19:27:02  avahi-daemon[2734]: Joining mDNS multicast group on interface eth0.IPv4 with address xxx.xxx.xxx.xxx.
19:27:02  avahi-daemon[2734]: New relevant interface eth0.IPv4 for mDNS.
19:27:02  avahi-daemon[2734]: Registering new address record for xxx.xxx.xxx.xxx on eth0.IPv4.
19:27:03  NetworkManager: <info>  (eth0): device state change: 7 -> 8
19:27:03  NetworkManager: <info>  Policy set (eth0) as default device for routing and DNS.
19:27:03  NetworkManager: <info>  Activation (eth0) successful, device activated.
19:27:03  NetworkManager: <info>  Activation (eth0) Stage 5 of 5 (IP Configure Commit) complete.
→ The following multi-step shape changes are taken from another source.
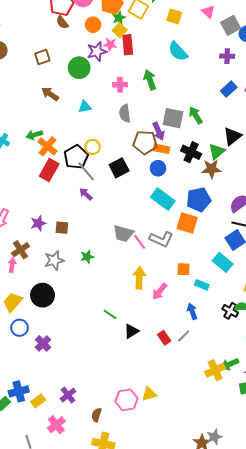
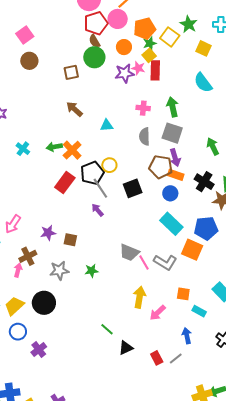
green circle: (79, 68) -> (94, 57), moved
gray square: (173, 118) -> (172, 133), moved
orange cross: (47, 146) -> (72, 150), moved

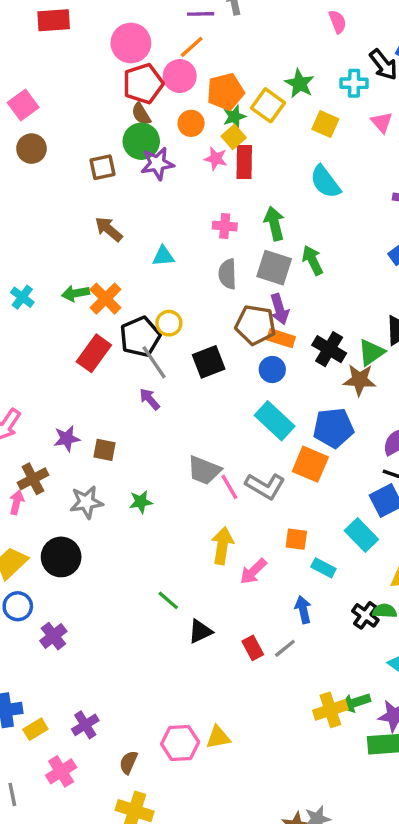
purple star: (125, 73) -> (157, 164), moved
green arrow: (213, 146) -> (313, 260), moved

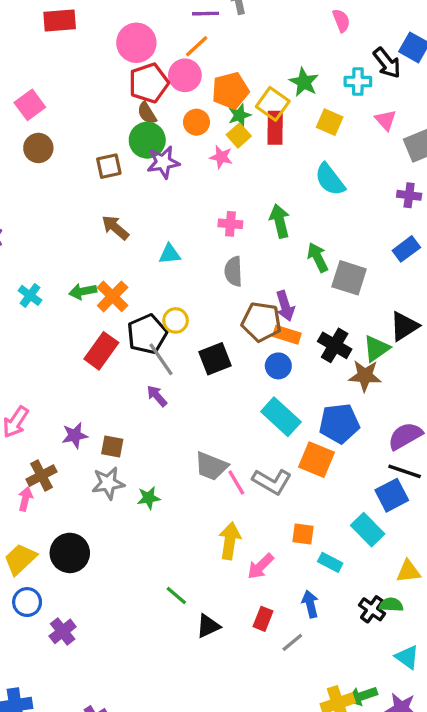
red rectangle: (244, 162) -> (275, 128), moved
gray square: (274, 268) -> (349, 278), moved
gray star: (86, 502) -> (108, 483), moved
red rectangle: (253, 648) -> (263, 619), moved, turned 50

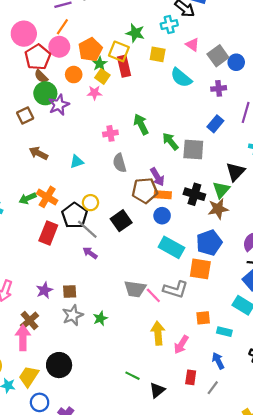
cyan semicircle: (330, 180) -> (181, 78), moved
blue rectangle: (406, 249) -> (215, 124), moved
pink arrow: (25, 499) -> (23, 338), size x1.6

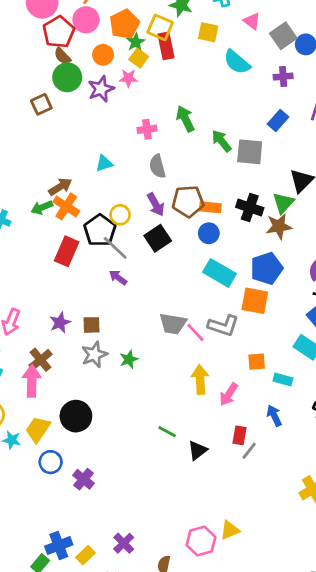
purple star: (59, 105) -> (101, 89), moved
brown arrow: (38, 153) -> (60, 187), moved, turned 120
purple arrow: (157, 177) -> (156, 204), moved
gray line: (213, 388) -> (249, 451), moved

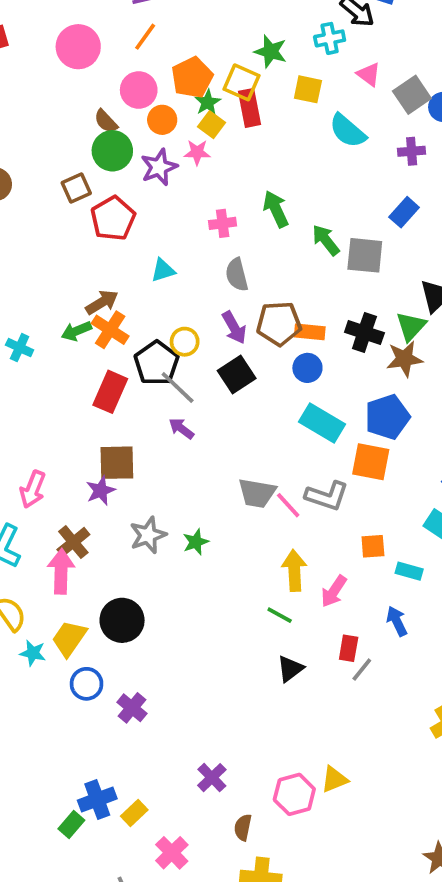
pink circle: (86, 20) -> (139, 90), moved
red pentagon: (59, 32) -> (113, 218), moved
brown square: (91, 325) -> (117, 463), moved, size x1.5
green line: (167, 432) -> (280, 615), moved
purple cross: (124, 543) -> (212, 778), moved

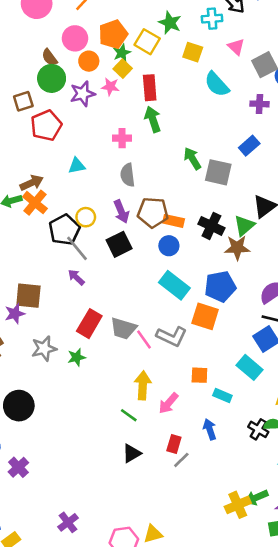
red rectangle: (249, 108) -> (150, 88), moved
green arrow: (276, 209) -> (153, 119), moved
red rectangle: (110, 392) -> (89, 324), moved

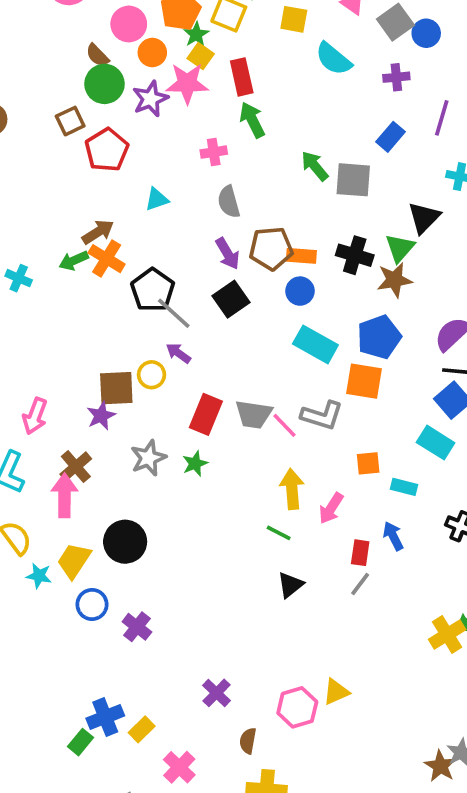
pink star: (110, 87) -> (187, 83), size x1.6
yellow circle: (86, 217) -> (152, 375), moved
red rectangle: (174, 444) -> (360, 553), moved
Steps to reproduce: run X11vnc remotely, connect using vncviewer, execute tasks on remote machine, watch the disconnect.
Comment 1 John Peters 2008-07-08 15:36:14 UTC
Sorry it just occurred to me that the machine was recently upgraded to 4gb, I don't remember it happening prior to that.
Comment 2 John Peters 2008-07-09 06:01:34 UTC
Now this is strange........

I had to turn off compiz on the laptop for another reason and the disconnects have stopped?

I suspect this could be a 3.25gb (which the OS actually shows) 4gb (actually fitted memory) PCI mapping issue?  Frankly I'm out of my depth here and while I've seen some weird stuff over the years with computers this one is pretty unusual.

Please HELP before my head explodes.
Comment 3 John Peters 2008-07-11 02:17:51 UTC
OK I reduced the memory back to 2gb and there are still disconnects when Compiz is turned on.

Any ideas?
Comment 4 marvin 2008-11-17 00:23:11 UTC
I have a similar problems with "BCM4401-B0 100Base-TX (rev 02)" nic.

https://bugs.launchpad.net/linux/+bug/279102

related?
Comment 5 Guille (bisho) 2008-11-21 00:20:14 UTC
I confirm this with the following hardware.

When using X session (specially with compiz, it's much more reproducible) the link of the ethernet controller gets down with high network traffic.

Using nvidia graphics card and Broadcom BCM4401 network controller.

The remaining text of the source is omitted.